Atlas, the market cartographer

Executive Summary

Atlas, the market cartographer is a full research and execution framework for regime-aware hierarchical risk parity. The platform combines persistent homology turbulence (PH), Mapper-based topology, classical factor overlays, and machine-learning meta-models (Ridge / ElasticNet) to produce robust allocations for a long-only Brazilian equity universe. The complete study spans 14 Sep 2017 to 06 Oct 2025 with the following headline results:

  • Walk-forward (504d IS / 126d OOS, rolling, Selic excess): Sharpe 1.18, annual return 31.6%, annual vol 16.5%, max drawdown -19.9%.
  • Validity checks: Probabilistic Sharpe ratio ~1.0 with deflated p-value 11.6% (~88.4% confidence that the excess over the Selic rate is not noise).

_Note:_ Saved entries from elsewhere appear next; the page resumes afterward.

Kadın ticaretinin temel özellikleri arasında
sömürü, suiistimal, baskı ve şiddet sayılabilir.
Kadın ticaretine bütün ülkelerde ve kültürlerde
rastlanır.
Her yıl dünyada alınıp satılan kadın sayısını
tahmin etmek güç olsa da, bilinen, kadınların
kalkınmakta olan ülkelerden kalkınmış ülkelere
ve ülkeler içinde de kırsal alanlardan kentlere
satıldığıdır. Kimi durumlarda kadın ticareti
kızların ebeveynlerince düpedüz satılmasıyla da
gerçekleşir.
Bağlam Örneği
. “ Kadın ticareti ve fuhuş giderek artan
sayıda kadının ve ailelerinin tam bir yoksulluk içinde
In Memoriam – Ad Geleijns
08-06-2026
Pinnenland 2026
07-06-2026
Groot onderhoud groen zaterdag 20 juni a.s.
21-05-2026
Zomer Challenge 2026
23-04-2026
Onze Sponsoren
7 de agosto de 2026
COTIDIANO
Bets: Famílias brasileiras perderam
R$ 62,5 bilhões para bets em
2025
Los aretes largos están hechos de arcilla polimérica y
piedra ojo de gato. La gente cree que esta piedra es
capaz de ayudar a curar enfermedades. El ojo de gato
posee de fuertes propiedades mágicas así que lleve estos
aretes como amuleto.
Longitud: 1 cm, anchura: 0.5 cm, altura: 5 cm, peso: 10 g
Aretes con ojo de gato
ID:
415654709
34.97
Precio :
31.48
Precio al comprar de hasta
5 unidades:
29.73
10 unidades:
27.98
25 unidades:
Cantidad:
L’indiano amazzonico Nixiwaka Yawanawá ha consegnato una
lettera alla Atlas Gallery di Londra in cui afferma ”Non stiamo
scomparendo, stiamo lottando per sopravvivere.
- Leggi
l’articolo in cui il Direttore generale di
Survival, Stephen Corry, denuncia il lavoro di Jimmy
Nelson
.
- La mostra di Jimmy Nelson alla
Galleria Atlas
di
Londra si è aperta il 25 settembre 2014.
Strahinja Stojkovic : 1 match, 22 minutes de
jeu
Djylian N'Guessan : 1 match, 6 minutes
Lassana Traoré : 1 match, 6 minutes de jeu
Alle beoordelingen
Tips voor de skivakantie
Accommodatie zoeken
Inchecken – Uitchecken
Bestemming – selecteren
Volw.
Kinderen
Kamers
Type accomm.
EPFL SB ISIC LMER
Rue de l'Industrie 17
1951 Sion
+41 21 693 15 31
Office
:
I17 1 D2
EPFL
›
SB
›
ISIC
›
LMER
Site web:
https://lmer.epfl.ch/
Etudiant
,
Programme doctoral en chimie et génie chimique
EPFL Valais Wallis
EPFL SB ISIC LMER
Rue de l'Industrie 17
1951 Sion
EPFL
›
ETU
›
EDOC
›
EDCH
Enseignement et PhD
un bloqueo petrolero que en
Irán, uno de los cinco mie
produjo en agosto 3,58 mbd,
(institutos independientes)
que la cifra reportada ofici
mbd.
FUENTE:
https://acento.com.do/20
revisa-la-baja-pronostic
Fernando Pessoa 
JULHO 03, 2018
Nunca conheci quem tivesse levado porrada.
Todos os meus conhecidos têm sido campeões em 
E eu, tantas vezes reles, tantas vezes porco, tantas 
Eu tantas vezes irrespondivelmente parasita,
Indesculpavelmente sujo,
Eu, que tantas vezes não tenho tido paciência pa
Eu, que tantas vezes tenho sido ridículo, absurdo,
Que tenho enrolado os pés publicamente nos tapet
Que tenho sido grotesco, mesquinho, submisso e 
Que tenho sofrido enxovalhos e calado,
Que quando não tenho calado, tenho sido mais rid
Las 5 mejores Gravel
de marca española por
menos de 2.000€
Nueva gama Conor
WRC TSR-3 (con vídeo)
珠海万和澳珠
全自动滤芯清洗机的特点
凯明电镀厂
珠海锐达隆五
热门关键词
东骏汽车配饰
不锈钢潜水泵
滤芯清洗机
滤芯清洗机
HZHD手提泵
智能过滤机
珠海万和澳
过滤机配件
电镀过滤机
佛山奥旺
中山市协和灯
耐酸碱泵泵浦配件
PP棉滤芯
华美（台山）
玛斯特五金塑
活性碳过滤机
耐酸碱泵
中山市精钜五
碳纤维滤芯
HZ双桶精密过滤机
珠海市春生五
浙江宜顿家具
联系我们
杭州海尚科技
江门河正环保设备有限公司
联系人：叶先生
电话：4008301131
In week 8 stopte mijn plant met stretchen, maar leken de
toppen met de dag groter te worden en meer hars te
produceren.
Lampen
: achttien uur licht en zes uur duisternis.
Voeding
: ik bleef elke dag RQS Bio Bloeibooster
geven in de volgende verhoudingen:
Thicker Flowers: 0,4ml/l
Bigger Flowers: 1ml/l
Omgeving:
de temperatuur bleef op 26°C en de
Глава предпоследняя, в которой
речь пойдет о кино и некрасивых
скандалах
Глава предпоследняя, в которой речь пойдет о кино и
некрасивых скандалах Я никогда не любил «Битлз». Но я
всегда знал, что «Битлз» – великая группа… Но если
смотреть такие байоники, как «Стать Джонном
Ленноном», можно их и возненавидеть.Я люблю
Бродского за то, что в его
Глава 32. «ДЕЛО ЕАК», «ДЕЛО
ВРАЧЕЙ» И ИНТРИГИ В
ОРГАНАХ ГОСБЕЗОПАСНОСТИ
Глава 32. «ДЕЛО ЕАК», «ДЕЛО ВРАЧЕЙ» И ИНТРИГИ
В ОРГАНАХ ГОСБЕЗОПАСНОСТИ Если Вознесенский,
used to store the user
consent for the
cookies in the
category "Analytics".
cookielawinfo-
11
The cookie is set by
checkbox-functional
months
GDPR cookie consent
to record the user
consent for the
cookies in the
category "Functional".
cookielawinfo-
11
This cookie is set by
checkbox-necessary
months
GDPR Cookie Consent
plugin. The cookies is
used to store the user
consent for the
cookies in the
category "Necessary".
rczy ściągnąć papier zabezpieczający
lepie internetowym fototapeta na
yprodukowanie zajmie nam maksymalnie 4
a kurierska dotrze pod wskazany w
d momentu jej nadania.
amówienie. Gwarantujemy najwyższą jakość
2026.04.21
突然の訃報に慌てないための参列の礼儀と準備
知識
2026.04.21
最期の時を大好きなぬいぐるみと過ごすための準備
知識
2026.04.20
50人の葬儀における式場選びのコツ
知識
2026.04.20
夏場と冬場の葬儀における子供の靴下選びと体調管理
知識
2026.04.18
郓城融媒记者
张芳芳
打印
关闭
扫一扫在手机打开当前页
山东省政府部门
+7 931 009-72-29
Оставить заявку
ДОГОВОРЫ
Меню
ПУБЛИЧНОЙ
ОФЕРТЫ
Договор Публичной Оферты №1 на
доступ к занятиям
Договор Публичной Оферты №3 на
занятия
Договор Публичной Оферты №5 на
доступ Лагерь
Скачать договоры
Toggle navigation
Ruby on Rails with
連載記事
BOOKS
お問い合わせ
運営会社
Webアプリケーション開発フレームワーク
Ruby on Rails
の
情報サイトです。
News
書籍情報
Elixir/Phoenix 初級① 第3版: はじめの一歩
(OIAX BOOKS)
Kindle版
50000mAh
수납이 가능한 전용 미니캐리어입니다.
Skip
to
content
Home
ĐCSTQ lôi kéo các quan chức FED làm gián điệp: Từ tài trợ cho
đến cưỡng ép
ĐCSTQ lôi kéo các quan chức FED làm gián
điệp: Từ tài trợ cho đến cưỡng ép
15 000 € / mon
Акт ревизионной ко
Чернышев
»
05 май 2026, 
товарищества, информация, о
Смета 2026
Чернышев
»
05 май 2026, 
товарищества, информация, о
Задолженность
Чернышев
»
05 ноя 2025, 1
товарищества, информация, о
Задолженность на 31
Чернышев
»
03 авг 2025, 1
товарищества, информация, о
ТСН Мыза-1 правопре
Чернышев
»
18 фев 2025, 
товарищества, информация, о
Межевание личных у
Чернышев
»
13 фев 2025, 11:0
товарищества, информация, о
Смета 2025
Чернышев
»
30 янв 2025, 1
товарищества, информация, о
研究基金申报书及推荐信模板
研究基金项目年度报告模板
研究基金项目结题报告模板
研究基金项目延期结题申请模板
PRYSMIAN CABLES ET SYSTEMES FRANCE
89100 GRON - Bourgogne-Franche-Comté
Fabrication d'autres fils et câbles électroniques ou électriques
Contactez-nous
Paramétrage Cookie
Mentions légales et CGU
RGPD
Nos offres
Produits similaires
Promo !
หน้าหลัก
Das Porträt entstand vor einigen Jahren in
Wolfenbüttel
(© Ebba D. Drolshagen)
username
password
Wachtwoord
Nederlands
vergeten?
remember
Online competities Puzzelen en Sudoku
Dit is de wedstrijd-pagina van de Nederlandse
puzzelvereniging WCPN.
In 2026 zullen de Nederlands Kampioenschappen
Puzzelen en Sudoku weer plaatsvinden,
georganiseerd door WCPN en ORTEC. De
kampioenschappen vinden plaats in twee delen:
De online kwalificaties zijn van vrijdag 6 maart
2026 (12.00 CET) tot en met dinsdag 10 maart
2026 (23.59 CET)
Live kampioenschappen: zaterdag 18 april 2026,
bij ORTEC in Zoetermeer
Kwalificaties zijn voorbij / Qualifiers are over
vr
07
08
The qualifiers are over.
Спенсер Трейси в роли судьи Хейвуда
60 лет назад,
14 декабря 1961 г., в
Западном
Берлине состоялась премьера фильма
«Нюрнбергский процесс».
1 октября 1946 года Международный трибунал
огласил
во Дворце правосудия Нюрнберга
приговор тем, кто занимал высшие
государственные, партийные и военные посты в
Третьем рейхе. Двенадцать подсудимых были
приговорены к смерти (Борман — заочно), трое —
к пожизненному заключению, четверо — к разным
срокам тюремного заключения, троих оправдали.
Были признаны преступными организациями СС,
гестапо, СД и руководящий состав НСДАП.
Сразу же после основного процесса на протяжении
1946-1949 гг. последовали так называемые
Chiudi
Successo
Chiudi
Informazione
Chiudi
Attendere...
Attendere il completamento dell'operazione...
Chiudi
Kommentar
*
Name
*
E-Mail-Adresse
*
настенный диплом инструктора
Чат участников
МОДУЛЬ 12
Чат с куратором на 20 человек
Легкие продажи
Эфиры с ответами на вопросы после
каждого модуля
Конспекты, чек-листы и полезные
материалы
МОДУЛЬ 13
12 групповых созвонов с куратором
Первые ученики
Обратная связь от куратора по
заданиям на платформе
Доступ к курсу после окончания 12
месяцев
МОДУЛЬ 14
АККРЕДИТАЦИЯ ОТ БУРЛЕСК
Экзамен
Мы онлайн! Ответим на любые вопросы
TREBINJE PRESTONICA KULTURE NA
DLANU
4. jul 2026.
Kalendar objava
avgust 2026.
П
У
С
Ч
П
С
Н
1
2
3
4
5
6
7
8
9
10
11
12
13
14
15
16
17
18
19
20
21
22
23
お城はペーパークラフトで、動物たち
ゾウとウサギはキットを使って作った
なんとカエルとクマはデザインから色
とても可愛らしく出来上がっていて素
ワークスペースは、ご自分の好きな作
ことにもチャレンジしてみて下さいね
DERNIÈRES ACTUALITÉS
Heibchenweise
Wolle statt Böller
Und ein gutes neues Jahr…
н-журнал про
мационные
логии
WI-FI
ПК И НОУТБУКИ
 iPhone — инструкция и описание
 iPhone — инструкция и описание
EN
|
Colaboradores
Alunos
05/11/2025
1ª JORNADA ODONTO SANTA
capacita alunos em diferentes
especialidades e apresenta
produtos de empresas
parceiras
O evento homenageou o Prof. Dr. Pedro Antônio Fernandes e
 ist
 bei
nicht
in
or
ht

Each research component is modular, traceable, and designed for professional auditability: configs are YAML-based, artifacts are persisted to artifacts/ and reports/, and every run can be reproduced with a single CLI command.

Performance Highlights

  • Equity curves: comparison between rolling walk-forward and Ibovespa benchmark.
  • Summary KPIs: side-by-side statistics for the full backtest, walk-forward evaluation, and benchmark.
  • Walk-forward detail: KPIs for each out-of-sample window, exposing regime dispersion.
  • Benchmark overlay: walk-forward results versus the Ibovespa, highlighting excess return, tracking error, and style biases.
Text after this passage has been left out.